In the next cell we import some helper functions we have already created for you:
 - `load_data`;
 - `hierarchical_clustering`;

You can read there documentation using python's `help` function, as shown below.

In [None]:
from bfr_helper import hierarchical_clustering
from bfr_helper import load_data

help(hierarchical_clustering)
help(load_data)


# 2 BFR
In this section we'll use the previously defined data structures and functions to create the BFR algorithm. Lets get started by defining the *find_index_sufficiently_close_cluster* function. This function needs to return the index of a cluster that is sufficiently close. (**Hint** *we have already defined a function for this*). If no cluster is close enough it should return None.

In [None]:
def find_index_sufficiently_close_cluster(k_points, dp):
    """
    Finds the index of the most representative cluster from the give k points

    Parameters:
    k_points List[Cluster]: The K clusters in the discard set.
    dp: DataPoint: The datapoint we are intrested in.

    Returns:
    Optional[int]:Returns the index of the representive cluster. Returns None if no cluster is representative

    """
    # Student start
    
    # Student end
    return None

These are the hyper parameters of the algorithm:

 - chunk_size: How much data can we store in a single memory scan;
 - k_clusters: The final amount of clusters we want;
 - n_discard_clusters: The number of discard cluster we'll have in the algorithm;
 - n_mini_clusters: The number of mini cluster we keep between memory scans;
 - n_new_mini_clusters: The number of new mini cluster we create per memory scan;

In [None]:
#Algo hyperparameters
file_path = "data/cluster.txt"
chunk_size = 35
data = load_data(file_path, chunk_size, create_data_point_func=DataPoint)
k_clusters = 3
n_discard_clusters = 3
n_mini_clusters = 25
n_new_mini_clusters = 25

In this cell we'll implement the BFR algorithm. It is your job to:

- For the first chunk:
	 - Fill the discard set using the first chunk;
- For the remaining chunk:
	 - Add each point that is sufficiently close to a cluster to that clusters;
	 - Add each point that is not sufficiently close to a cluster to the retained set;
	 - Combine each point in the retained set  that are closest to each other into mini clusters while keeping points that are not close to any other point in the retained set;
     - After all chunk:
	 - Combine the discard, compressed and retained set into the wanted amount of $K$ clusters.

**Hints**

 - You can combine the clusters that are closest to each other using `hierarchical_clustering`;
 - Carefully look at the functions we have defined in the previous part.
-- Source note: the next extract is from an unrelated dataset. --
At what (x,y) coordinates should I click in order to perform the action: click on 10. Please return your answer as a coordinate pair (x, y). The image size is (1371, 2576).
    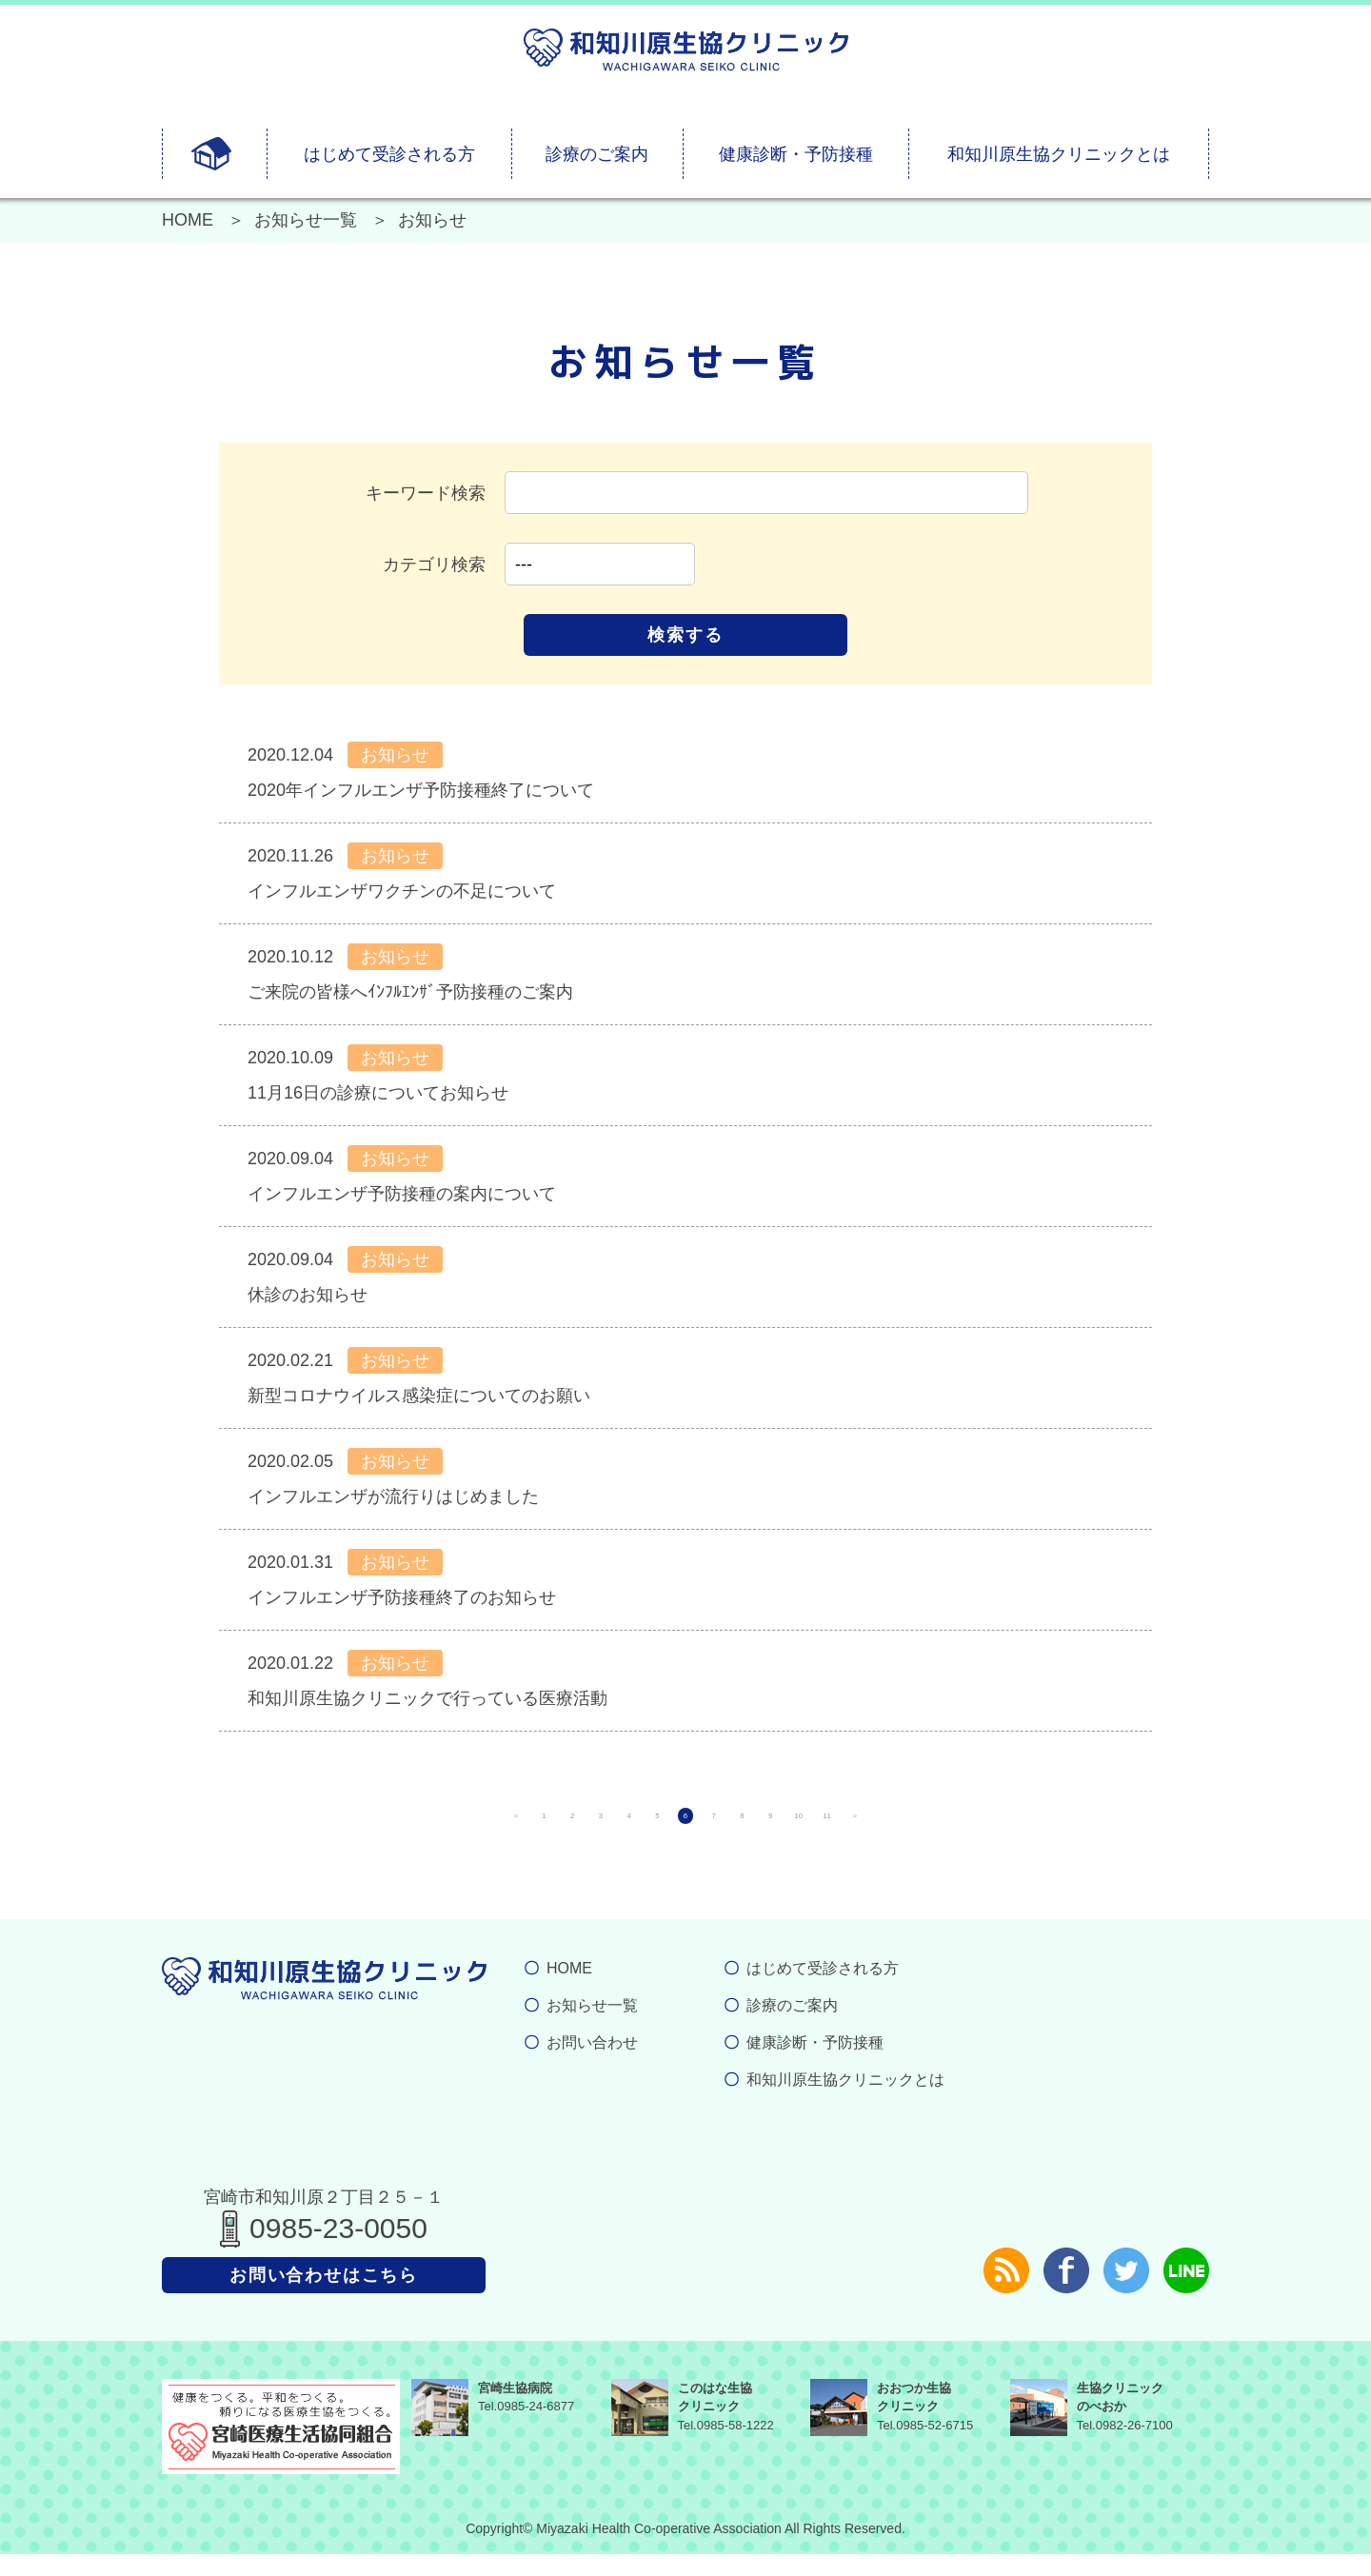
    Looking at the image, I should click on (952, 1826).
Most of the logic is already defined there;


In [None]:
discard = []
compressed = []
retained = []

for dp in data[0]:
    # Student start
    singleton_cluster = None
    
    # Student end
    
# Student start
# Fill discard with k representative points
discard = None
# Student end


for chunk in data[1:]:
    for dp in chunk:
        index_sufficiently_close_cluster = find_index_sufficiently_close_cluster(discard, dp)
        if index_sufficiently_close_cluster is not None:
            # Student start
            # Replace the sufficiently_close_cluster with the merged cluster
            pass
            # Student end
        else:
            # Student start
            # transfor datapoint into singleton cluster
            pass           
            # add the singleton cluster to the retrained set
            pass
            # Student end
   
    # Student start  
    # find new mini clusters in the retained set
    new_mini_clusters = None
    retained = None
    new_mini_clusters = None
    compressed = None
    # Student end

# Combine the remaining summarization of the clusters. 
combine_summarization = discard + compressed + retained
# Combine the summarization untill there are only k_clusters
# Student start  
resulting_clusters = None       
# Student end

# 3 Results
And we are done! The only thing left to do is to look at the final result. Run the cell below to visualize the resulting clusters. The small dots are the data points, while the diamond are the centroids of the clusters.

In [None]:
marker_dp = "."
marker_cluster = "D"
k = len(resulting_clusters)
colors = cm.rainbow(np.linspace(0,1,k))

# Plot the centroids of the clusters
for i, cluster in enumerate(resulting_clusters):
    x = cluster.mean[:, 0]
    y = cluster.mean[:, 1]
    plt.scatter(x, y, marker=marker_cluster, c='k')

# Plot the assigned data
for chunk in data:
    for dp in chunk:
        x = dp.vector[:, 0]
        y = dp.vector[:, 1]
        color = None
        for i, cluster in enumerate(resulting_clusters):
            if cluster.contains(dp):
                color = colors[i]
                break
        assert color is not None
        plt.scatter(x, y, marker=marker_dp, c=[color])

plt.show()

# 4 Questions

### **4.1 This algorithm has one major assumption. What is this assumptions?**

*(hint it has something to do with data distribution.)*

### **4.2 What is the major disadvantage of this assumption?**

### **4.3 How many secondary memory pass do this algorithm have to make?**


### **4.4 Lets say we have a dataset with 3 clusters A, B & C. What happens if the first chunk only has data from the A cluster?**